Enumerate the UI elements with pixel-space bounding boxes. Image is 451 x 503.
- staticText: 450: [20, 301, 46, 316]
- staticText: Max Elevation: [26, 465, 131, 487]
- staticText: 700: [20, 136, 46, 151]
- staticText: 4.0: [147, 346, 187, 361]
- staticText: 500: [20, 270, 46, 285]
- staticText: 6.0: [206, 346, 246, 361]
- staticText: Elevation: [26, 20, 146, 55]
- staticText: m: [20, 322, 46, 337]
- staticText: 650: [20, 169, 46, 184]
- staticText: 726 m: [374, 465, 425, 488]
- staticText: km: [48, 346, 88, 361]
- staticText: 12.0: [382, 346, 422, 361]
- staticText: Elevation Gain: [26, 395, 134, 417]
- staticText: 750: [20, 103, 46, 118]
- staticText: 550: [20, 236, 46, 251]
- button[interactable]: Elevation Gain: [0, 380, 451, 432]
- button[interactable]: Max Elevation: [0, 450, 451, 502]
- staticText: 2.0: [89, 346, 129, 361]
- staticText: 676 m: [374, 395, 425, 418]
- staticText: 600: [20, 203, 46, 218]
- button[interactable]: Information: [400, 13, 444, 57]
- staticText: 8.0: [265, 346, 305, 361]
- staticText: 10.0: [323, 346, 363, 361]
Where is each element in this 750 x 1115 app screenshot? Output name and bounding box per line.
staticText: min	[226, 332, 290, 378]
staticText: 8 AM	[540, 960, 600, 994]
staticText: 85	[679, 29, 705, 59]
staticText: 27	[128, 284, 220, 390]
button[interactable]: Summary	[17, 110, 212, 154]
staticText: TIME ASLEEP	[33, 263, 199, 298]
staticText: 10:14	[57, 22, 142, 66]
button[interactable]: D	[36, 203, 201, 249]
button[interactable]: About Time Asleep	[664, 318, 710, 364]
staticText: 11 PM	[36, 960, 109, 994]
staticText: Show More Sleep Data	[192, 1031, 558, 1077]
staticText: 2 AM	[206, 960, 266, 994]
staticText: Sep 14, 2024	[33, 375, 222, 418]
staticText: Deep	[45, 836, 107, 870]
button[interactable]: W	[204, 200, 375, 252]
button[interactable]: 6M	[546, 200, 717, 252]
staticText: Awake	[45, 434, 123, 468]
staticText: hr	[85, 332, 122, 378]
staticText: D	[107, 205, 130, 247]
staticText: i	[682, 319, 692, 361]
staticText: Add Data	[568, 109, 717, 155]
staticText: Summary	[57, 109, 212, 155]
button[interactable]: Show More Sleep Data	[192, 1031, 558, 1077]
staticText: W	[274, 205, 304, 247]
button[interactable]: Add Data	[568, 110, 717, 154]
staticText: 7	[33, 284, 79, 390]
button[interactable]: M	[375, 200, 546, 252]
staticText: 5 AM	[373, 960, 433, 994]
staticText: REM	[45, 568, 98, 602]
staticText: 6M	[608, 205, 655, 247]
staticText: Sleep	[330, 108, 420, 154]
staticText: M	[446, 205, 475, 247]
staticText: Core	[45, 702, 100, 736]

────────────────

EXERCISE BRIEF >>
Where a line of the records has the string "Elevation", return that line.

PROBLEM SOLUTION >>
- staticText: Max Elevation: [26, 465, 131, 487]
- staticText: Elevation: [26, 20, 146, 55]
- staticText: Elevation Gain: [26, 395, 134, 417]
- button[interactable]: Elevation Gain: [0, 380, 451, 432]
- button[interactable]: Max Elevation: [0, 450, 451, 502]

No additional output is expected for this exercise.